Prepare to Install OKD 4.4

I have provided a set of utility scripts to automate a lot of the tasks associated with deploying and tearing down an OKD cluster. In your ~/bin/lab-bin directory you will see the following:


`UnDeployLabGuest.sh`	Destroys a guest VM and supporting infrastructure
`DeployOkdNodes.sh`	Creates the HA-Proxy, Bootstrap, Master, and Worker VMs from an inventory file, (described below)
`UnDeployOkdNodes.sh`	Destroys the OKD cluster and all supporting infrastructure
`PowerOnVms.sh`	Helper script that uses IPMI to power on the VMs listed in an inventory file

First, let’s prepare to deploy the VMs for our OKD cluster by preparing the Cluster VM inventory file:

This is not an ansible inventory like you might have encountered with OKD 3.11. This is something I made up for my lab that allows me to quickly create, manage, and destroy virtual machines.

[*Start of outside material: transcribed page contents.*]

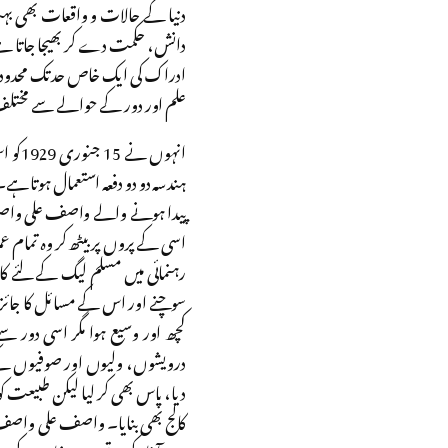
دنیا کے حالات و واقعات بھی بہت
دانش، حکمت دے کر بھیجا جاتا ہے ت
ادراک کی ایک خاص حد تک محدود ہ
علم اور دور کے حوالے سے مختلف 
ہندسہ دو دو دفعہ استعمال ہوتا ہ
پیدا ہونے والے واصف علی واصف ک
اسی کے پروں پر بیٹھ کر وہ تمام عم
رہنمائی میں مسلم لیگ کے لئے ک
سوچنے اور اس کے مسائل کا جائزہ 
کچھ اور وسیع ہوا مگر اسی دور س
درویشوں، ولیوں اور صوفیوں کے
دیا، پاس بھی کر لیا لیکن طبیعت ک
کالج بھی بنایا۔ واصف علی واصف نے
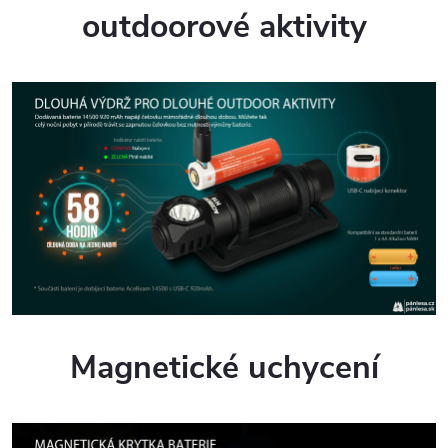
outdoorové aktivity
Magnetické uchycení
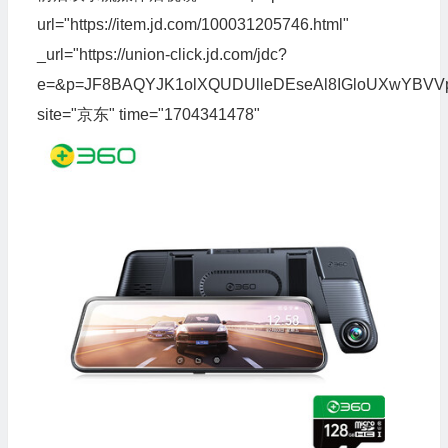
url="https://item.jd.com/100031205746.html"
_url="https://union-click.jd.com/jdc?
e=&p=JF8BAQYJK1olXQUDUlleDEseAl8IGloUXwYB
site="京东" time="1704341478"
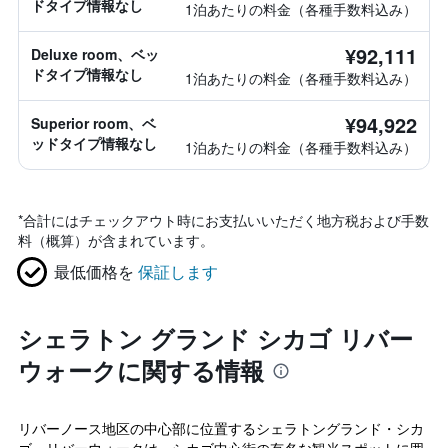
ドタイプ情報なし
1泊あたりの料金（各種手数料込み）
¥92,111
Deluxe room、ベッ
ドタイプ情報なし
1泊あたりの料金（各種手数料込み）
¥94,922
Superior room、ベ
ッドタイプ情報なし
1泊あたりの料金（各種手数料込み）
*
合計にはチェックアウト時にお支払いいただく地方税および手数
料（概算）が含まれています。
最低価格を
保証します
シェラトン グランド シカゴ リバー
ウォークに関する情報
リバーノース地区の中心部に位置するシェラトングランド・シカ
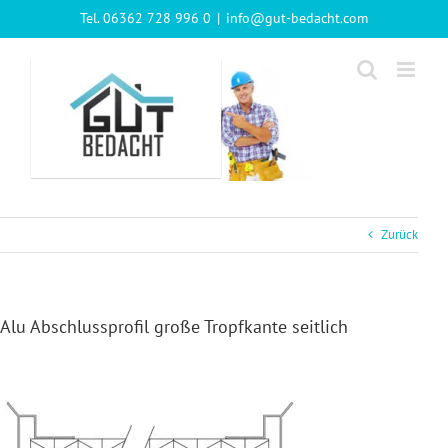
Zum
Tel. 06362 728 996 0
|
info@gut-bedacht.com
Inhalt
springen
Zurück
Alu Abschlussprofil große Tropfkante seitlich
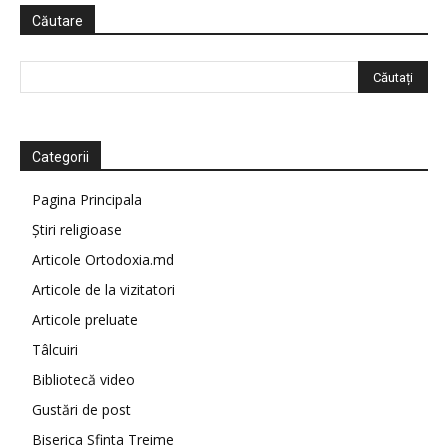
Căutare
Categorii
Pagina Principala
Știri religioase
Articole Ortodoxia.md
Articole de la vizitatori
Articole preluate
Tâlcuiri
Bibliotecă video
Gustări de post
Biserica Sfinta Treime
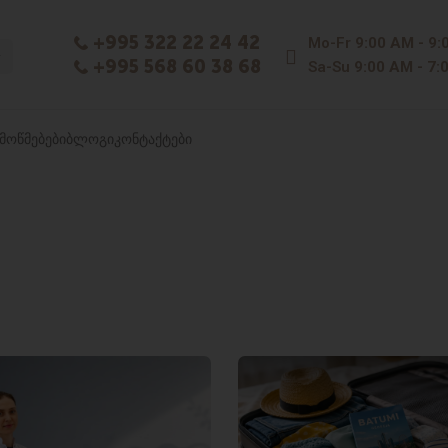
+995 322 22 24 42
Mo-Fr
9:00 AM - 9:
+995 568 60 38 68
Sa-Su
9:00 AM - 7:
ᲛᲝᲬᲛᲔᲑᲔᲑᲘ
ᲑᲚᲝᲒᲘ
ᲙᲝᲜᲢᲐᲥᲢᲔᲑᲘ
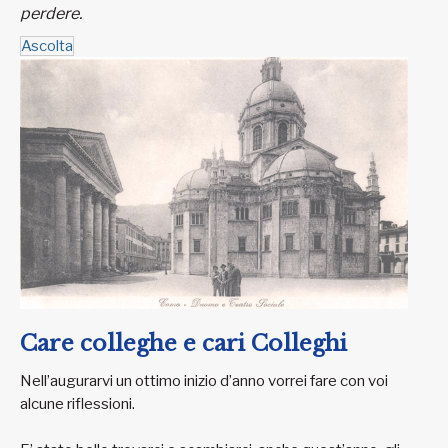
perdere.
Ascolta
Care colleghe e cari Colleghi
Nell’augurarvi un ottimo inizio d’anno vorrei fare con voi
alcune riflessioni.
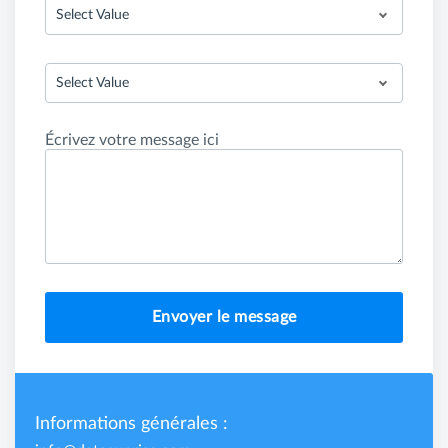
Select Value
Select Value
Écrivez votre message ici
Envoyer le message
Informations générales :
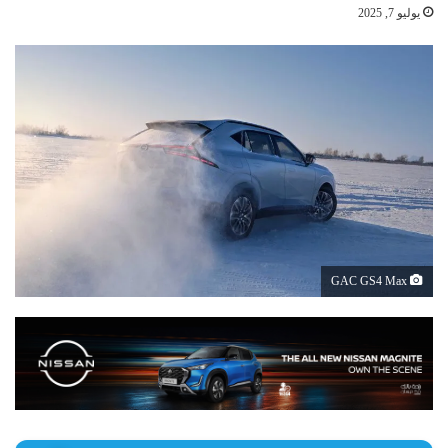
يوليو 7, 2025
GAC GS4 Max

I have provided an example that will create the virtual machines for this deployment. It is located at ./Provisioning/guest_inventory/okd4_lab. The file is structured in such a way that it can be parsed by the utility scripts provided in this project. The columns in the comma delimited file are used for the following purposes:

Column	Name	Description
1	KVM_HOST_NODE	The hypervisor host that this VM will be provisioned on
2	GUEST_HOSTNAME	The hostname of this VM, must be in DNS with `A` and `PTR` records
3	MEMORY	The amount of RAM in MB to allocate to this VM
4	CPU	The number of vCPUs to allocate to this VM
5	ROOT_VOL	The size in GB of the first HDD to provision
6	DATA_VOL	The size in GB of the second HDD to provision; `0` for none
7	NUM_OF_NICS	The number of NICs to provision for thie VM; `1` or `2`
8	ROLE	The OKD role that this VM will play: `ha-proxy`, `bootstrap`, `master`, or `worker`
9	VBMC_PORT	The port that VBMC will bind to for IPMI control of this VM

It looks like this: (The entries for the three worker nodes are commented out, if you have two KVM hosts with 64GB RAM each, then you can uncomment those lines and have a full 6-node cluster)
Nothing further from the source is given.